Otro oxímoron: tampoco deseo explicar que he terminado por emprender la
escritura de esta opinión desde donde no quería.
Enseguida, sin pensarlo dos veces, fui al diccionario de la Real Academia
Española en busca de la definición de “suerte”; por conveniencia personal, de
todas las que surgen de la entrada, me quedé con la que transcribo a
continuación: “Encadenamiento de los sucesos, considerado como fortuito o
casual. Así lo ha querido la suerte”.
De esta manera pretendo abordar uno de los temas principales de Una suerte pequeña: la suerte, claro,
pero también las ideas de destino, de lo inevitable y del potencial (tan
presente en nuestro discurso diario cuando la culpa o la incertidumbre nos
gobiernan): “¿Y qué hubiera pasado si…?”.

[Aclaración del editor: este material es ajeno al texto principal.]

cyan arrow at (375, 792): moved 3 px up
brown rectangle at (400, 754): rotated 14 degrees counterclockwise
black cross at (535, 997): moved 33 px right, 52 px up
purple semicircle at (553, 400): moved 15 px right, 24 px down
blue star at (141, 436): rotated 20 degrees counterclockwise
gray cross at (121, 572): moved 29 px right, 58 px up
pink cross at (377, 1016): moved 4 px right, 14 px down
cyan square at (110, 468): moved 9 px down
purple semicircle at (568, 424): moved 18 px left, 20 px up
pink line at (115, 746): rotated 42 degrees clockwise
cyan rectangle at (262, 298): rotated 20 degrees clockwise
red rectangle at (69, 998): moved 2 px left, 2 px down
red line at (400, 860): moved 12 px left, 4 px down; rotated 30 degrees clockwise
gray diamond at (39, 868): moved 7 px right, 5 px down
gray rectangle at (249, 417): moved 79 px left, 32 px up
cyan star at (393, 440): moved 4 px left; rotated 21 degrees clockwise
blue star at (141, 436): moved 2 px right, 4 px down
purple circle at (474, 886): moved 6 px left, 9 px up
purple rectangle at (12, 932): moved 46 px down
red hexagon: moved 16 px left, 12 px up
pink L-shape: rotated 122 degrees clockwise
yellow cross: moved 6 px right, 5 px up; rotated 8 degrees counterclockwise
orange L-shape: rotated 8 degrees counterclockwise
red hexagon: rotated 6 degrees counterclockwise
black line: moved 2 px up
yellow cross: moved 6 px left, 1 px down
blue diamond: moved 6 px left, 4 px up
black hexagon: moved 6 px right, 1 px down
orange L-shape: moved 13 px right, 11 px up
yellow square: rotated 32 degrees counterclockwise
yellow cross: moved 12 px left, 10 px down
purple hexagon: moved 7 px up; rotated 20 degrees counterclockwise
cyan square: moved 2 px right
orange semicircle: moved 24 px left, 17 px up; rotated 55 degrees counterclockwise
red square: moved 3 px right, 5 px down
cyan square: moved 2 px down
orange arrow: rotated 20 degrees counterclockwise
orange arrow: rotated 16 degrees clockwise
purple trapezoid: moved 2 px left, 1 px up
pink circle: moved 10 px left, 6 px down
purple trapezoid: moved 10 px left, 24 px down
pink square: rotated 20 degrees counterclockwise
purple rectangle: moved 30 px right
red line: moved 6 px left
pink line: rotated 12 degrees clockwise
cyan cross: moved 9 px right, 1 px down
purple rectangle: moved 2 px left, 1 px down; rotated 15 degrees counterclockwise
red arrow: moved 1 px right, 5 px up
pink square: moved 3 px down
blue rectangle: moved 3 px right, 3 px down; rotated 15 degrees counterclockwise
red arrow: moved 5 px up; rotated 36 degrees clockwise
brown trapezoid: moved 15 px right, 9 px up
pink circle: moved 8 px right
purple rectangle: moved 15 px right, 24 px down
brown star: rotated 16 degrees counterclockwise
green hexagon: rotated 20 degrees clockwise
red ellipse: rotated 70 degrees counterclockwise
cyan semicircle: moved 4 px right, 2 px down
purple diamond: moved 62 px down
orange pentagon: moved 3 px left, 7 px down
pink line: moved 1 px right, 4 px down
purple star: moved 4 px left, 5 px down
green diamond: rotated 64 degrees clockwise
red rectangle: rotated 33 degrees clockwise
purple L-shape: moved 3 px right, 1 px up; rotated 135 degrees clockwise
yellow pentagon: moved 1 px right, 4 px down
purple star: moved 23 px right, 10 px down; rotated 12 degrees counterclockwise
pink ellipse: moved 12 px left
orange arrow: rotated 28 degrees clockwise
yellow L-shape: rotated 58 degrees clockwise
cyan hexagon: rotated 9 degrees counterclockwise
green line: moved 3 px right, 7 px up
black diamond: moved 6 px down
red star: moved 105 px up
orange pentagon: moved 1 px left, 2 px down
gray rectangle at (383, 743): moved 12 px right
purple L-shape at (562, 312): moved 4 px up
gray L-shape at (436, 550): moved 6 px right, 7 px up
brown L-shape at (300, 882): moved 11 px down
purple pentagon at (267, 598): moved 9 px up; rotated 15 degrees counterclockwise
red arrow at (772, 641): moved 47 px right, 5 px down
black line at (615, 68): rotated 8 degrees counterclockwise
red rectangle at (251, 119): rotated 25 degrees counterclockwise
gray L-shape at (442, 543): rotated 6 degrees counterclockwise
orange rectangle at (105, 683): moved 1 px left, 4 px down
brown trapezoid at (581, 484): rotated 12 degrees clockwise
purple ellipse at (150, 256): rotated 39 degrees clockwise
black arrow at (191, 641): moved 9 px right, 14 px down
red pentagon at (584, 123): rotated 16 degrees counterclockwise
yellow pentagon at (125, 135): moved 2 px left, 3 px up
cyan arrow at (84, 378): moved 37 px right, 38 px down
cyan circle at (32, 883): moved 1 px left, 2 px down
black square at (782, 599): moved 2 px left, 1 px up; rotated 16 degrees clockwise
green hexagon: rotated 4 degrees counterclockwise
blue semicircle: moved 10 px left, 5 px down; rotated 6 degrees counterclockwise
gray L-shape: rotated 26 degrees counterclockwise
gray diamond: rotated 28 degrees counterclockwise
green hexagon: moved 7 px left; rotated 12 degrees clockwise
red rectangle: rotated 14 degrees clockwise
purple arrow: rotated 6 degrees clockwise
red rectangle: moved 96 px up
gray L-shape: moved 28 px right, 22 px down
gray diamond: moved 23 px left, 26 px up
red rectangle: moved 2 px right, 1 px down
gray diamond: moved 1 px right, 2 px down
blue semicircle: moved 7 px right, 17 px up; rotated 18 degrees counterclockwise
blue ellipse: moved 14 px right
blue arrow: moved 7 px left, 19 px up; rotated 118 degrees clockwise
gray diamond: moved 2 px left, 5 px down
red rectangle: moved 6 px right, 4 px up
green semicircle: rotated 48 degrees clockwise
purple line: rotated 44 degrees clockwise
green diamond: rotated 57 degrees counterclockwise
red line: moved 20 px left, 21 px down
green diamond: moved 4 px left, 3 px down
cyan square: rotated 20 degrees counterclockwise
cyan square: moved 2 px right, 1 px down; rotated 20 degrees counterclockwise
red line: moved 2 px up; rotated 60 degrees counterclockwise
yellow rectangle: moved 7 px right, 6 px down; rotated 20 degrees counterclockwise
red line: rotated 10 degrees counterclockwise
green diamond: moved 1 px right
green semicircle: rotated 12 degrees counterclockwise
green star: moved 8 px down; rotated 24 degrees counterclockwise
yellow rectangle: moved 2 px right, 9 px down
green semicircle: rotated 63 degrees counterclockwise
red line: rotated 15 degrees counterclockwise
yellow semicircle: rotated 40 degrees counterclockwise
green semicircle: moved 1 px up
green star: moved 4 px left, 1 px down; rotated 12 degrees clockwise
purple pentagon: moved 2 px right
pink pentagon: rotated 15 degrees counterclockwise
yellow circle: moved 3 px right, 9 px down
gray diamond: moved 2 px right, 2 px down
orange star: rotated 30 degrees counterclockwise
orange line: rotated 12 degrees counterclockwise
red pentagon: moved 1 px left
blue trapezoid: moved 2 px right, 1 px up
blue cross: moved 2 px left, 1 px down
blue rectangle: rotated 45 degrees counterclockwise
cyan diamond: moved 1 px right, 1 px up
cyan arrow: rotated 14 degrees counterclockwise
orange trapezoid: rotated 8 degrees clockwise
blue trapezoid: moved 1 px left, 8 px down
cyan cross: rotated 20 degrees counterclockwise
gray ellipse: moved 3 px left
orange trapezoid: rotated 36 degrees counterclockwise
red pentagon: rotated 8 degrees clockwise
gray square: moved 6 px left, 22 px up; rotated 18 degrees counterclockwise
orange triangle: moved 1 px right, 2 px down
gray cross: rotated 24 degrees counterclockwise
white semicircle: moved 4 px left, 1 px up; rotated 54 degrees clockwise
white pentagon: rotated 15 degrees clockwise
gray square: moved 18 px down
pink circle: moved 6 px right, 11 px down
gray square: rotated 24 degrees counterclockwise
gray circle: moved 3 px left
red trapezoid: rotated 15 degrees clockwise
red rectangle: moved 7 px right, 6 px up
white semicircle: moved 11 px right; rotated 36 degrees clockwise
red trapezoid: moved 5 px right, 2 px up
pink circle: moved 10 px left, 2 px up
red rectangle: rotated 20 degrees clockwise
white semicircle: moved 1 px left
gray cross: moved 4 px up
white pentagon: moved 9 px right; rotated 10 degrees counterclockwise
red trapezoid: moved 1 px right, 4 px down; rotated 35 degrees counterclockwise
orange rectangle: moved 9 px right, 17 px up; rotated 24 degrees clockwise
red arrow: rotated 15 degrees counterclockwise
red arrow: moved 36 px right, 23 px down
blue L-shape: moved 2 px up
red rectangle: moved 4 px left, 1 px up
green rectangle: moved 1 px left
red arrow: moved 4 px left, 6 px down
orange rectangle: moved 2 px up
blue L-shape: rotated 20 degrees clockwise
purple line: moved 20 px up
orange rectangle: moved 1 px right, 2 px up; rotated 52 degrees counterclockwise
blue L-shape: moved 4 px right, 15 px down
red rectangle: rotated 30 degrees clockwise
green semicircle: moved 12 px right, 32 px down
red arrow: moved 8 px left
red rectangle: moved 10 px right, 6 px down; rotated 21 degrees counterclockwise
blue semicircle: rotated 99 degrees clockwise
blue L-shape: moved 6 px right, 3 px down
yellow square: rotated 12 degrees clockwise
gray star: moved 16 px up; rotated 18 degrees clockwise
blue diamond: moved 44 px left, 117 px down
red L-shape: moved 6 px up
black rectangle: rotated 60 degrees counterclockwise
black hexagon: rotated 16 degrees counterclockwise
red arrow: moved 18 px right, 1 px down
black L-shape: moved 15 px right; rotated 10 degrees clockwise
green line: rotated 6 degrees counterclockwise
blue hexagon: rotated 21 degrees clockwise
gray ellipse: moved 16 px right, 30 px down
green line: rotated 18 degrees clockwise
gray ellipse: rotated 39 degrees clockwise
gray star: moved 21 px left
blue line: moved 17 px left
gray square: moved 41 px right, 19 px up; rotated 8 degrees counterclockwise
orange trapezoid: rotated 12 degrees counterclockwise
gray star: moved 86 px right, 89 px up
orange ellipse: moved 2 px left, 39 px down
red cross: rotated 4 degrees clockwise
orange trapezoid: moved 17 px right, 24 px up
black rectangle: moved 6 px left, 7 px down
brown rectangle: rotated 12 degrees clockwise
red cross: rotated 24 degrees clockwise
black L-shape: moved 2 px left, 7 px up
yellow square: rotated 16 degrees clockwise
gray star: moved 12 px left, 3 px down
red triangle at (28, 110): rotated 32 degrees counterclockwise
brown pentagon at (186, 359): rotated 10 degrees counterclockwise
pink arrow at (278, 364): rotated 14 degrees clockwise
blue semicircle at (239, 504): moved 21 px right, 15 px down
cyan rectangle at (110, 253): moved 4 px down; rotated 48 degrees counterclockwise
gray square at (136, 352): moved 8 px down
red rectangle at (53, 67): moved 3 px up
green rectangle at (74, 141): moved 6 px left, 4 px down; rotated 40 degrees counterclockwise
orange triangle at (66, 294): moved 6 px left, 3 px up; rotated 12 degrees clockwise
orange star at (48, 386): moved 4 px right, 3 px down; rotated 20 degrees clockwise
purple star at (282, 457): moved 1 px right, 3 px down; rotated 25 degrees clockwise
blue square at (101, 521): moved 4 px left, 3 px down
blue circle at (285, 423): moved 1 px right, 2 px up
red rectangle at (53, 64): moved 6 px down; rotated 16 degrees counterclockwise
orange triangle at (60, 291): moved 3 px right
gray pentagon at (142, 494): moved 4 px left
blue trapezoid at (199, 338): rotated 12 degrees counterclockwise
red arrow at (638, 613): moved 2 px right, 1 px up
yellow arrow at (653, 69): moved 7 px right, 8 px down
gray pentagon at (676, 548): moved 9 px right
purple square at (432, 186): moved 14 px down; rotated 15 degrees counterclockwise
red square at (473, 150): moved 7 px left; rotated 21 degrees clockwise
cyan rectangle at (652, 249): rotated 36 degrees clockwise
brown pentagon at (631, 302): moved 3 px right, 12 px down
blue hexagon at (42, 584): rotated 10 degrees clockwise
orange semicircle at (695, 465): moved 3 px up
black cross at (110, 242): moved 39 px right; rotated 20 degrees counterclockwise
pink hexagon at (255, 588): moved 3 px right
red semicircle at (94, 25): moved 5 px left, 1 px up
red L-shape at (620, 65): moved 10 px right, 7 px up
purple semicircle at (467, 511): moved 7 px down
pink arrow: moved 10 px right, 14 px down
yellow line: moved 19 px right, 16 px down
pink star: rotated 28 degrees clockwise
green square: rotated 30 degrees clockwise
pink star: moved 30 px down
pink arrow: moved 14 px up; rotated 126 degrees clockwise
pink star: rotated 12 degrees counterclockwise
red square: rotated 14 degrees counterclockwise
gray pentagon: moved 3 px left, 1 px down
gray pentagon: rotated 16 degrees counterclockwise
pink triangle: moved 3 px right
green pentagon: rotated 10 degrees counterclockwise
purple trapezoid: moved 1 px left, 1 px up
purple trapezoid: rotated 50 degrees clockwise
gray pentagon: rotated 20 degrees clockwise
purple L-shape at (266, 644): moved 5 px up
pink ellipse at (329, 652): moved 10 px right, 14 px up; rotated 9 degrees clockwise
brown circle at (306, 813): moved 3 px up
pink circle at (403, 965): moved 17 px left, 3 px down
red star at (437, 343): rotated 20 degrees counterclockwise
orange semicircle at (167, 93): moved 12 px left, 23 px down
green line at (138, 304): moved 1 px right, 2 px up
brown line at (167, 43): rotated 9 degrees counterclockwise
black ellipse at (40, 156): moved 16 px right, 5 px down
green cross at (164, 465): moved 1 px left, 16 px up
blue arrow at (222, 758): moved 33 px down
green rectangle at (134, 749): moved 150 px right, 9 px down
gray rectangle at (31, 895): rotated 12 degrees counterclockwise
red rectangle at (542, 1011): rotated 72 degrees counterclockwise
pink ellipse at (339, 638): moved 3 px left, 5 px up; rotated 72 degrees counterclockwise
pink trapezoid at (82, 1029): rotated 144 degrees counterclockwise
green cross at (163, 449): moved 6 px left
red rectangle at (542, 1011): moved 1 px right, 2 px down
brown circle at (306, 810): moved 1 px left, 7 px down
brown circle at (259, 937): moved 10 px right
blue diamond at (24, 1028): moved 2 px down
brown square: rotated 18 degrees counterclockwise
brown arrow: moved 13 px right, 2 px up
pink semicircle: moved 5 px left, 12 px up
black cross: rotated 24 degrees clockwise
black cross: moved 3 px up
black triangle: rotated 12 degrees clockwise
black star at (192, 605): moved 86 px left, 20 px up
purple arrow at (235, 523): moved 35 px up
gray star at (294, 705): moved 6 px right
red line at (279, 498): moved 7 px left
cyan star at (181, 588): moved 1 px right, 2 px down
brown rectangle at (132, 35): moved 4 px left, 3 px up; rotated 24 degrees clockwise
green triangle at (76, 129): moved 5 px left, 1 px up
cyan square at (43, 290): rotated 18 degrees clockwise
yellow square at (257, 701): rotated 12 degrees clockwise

Entonces, eso que en los grados más diversos nos sucede día a día y que
nos conduce a plantearnos cuestiones más bien existenciales, le sucede a Mary
Lohan en ese polo donde se condensan los momentos que determinan cómo
continuarán nuestras vidas de aquí en adelante.
Si no hubiera dicho: “Bajen
los seguros”.
Si ellos no los hubieran
bajado.
Si otro camino.
Si otro cine.
Algo que no ha sido tanto su culpa como su responsabilidad ocurre en la
vida del personaje principal de Una
suerte pequeña.
Eso que sucede en la vida de Mary Lohan, que bien podría llevar la
etiqueta de “accidente”, “fatalidad”, “desgracia”, entre otros sustantivos
abstractos que refieran a lo que sucede sin que nosotros lo hayamos deseado, se
nos va desvelando conforme avanza la trama mientras va tensándose la cuerda de
la catapulta que nos arrojará, en el “momento” preciso, el objeto que sabíamos
que se nos lanzaría, pero que será el que menos esperábamos. Porque Mary Lohan
huye; huye de su hogar, de su país, de su vida e incluso de su propio nombre, y
no sabemos por qué ha huido. E incluso cuando Piñeiro nos da a conocer, con una
herramienta literaria inmejorable, cuál fue el accidente que llevó a Marilé
Lauría (Mary Lohan) a escapar de todo lo que hasta el momento había sido un
presente envidiable para toda mujer que anhele una familia, un hogar y la
comodidad que todos buscamos como un refugio contra la felicidad (si bien
también contra la incertidumbre), pareciera que el motivo es insuficiente,
seguimos sin entender, llegamos a decepcionarnos por un instante, aunque
sepamos, por supuesto, que lo mejor está por venir, que apenas hemos mordido un
anzuelo. Fantástico.
La perfecta armonía que se da entre tiempo presente y lo que me atrevo a
denominar
flash backs nos sumerge en
otra cuestión: el abismo. El dolor intenso de Mary, la irreversibilidad de su
pasado (el accidente), la condena de su entorno (como excusa de los acusadores
para alimentar las propias frustraciones inherentes en lo que respecta a la competencia
social
),
la incertidumbre a propósito de qué habría pasado, a partir de su huida, con la
vida y por el corazón de aquel a quien más amaba.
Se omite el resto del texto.